Evidence — review score vs on-time / late

How to read this: each pair of bars is the share of orders earning that star rating, split by late (orange) vs on-time (green). The left spike shows late orders piling into 1★. Use Technical (SQL) for correlation and cohort counts.

-- Delivery delay vs review score (Snowflake · OLIST.RAW)
WITH delays AS (
  SELECT
    DATEDIFF('day', o.order_estimated_delivery_date,
             o.order_delivered_customer_date)     AS delivery_delay_days,
    r.review_score
  FROM ORDERS o
  JOIN ORDER_REVIEWS r USING (order_id)
  WHERE o.order_status = 'delivered'
    AND o.order_delivered_customer_date IS NOT NULL
    AND o.order_estimated_delivery_date IS NOT NULL  -- avoid NULL in DATEDIFF
)
SELECT
  ROUND(CORR(delivery_delay_days, review_score), 3) AS pearson_r,
  ROUND(AVG(CASE WHEN delivery_delay_days > 0
                 THEN review_score END), 2)          AS avg_score_late,
  ROUND(AVG(CASE WHEN delivery_delay_days <= 0
                 THEN review_score END), 2)          AS avg_score_ontime,
  SUM(CASE WHEN delivery_delay_days > 0
           THEN 1 ELSE 0 END)                        AS late_order_count,
  COUNT(*)                                           AS total_orders
FROM delays;
-- pearson_r = -0.266 | avg_score_late = 2.57 | avg_score_ontime = 4.29
-- 7,661 late orders (8.0%) | 46.2% receive 1-star ratings

Context — deliverable

The analysis rolls up into a single executive-ready view: BI dashboards connect seller risk, freight leakage, and delivery/review proof so leadership can prioritise SLA enforcement, logistics pilots, and customer trust in one place.

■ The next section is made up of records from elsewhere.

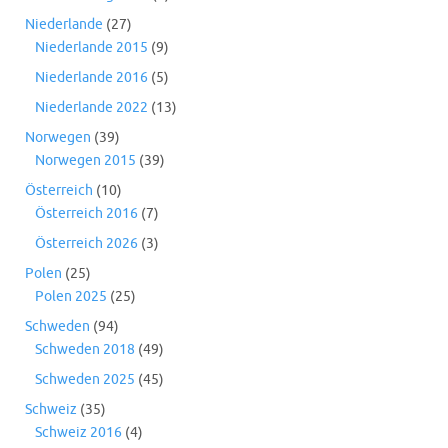
Niederlande
(27)
Niederlande 2015
(9)
Niederlande 2016
(5)
Niederlande 2022
(13)
Norwegen
(39)
Norwegen 2015
(39)
Österreich
(10)
Österreich 2016
(7)
Österreich 2026
(3)
Polen
(25)
Polen 2025
(25)
Schweden
(94)
Schweden 2018
(49)
Schweden 2025
(45)
Schweiz
(35)
Schweiz 2016
(4)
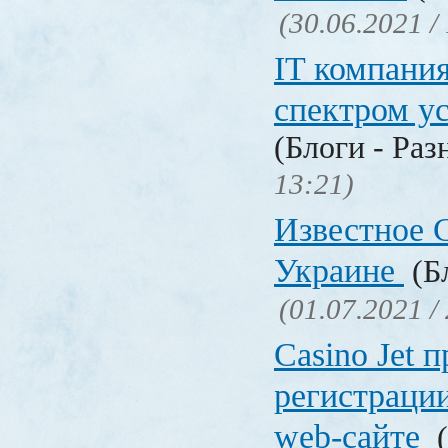
(30.06.2021 /
IT компани
спектром у
(Блоги - Раз
13:21)
Известное C
Украине
(Бл
(01.07.2021 /
Сasino Jet 
регистрации
web-сайте
(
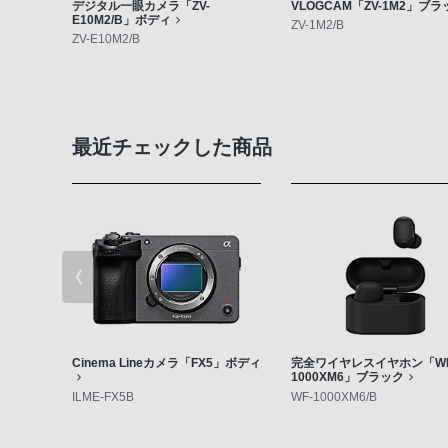
デジタル一眼カメラ「ZV-
VLOGCAM「ZV-1M2」ブラ
E10M2/B」ボディ
ZV-1M2/B
ZV-E10M2/B
最近チェックした商品
Cinema Lineカメラ「FX5」ボディ
完全ワイヤレスイヤホン「WF
1000XM6」ブラック
ILME-FX5B
WF-1000XM6/B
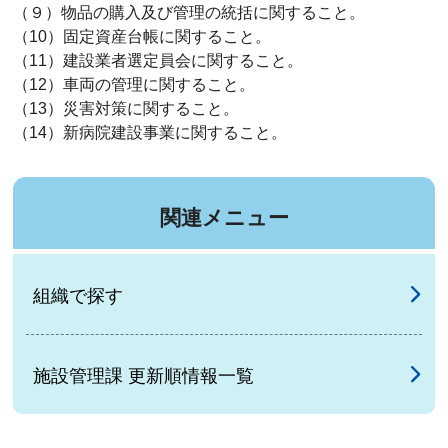
（９）物品の購入及び管理の統括に関すること。
（10）固定資産台帳に関すること。
（11）建設業者選定員会に関すること。
（12）車両の管理に関すること。
（13）災害対策に関すること。
（14）新病院建設事業に関すること。
関連メニュー
組織で探す
施設管理課 更新順情報一覧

Olist Power BI Dashboard: Seller Risk and Freight Leakage

Sustainable Growth

How do I act on this?

Seller risk tiers, freight leakage signals, and delivery-vs-review proof are aggregated in Power BI as an executive decision layer, with a phased 30 / 60 / 90-day plan to instrument, pilot, and scale.

Strategic insight

A static PDF ages quickly; a published dashboard (or embed) keeps KPIs tied to refreshed warehouse data so product and ops iterate on the same numbers — especially as carrier mix and seller base change seasonally.

30 days

Instrument and monitor

Track dispatch percentiles, freight-ratio hotspots, and delivery-delay sentiment in Power BI.

60 days

Pilot SLA + shipping policy

Hold SLA for High Risk sellers and run tiered shipping pilots with A/B rollout.

90 days

Scale winning interventions

Expand successful policies to regions/categories with the highest customer pain + margin leakage.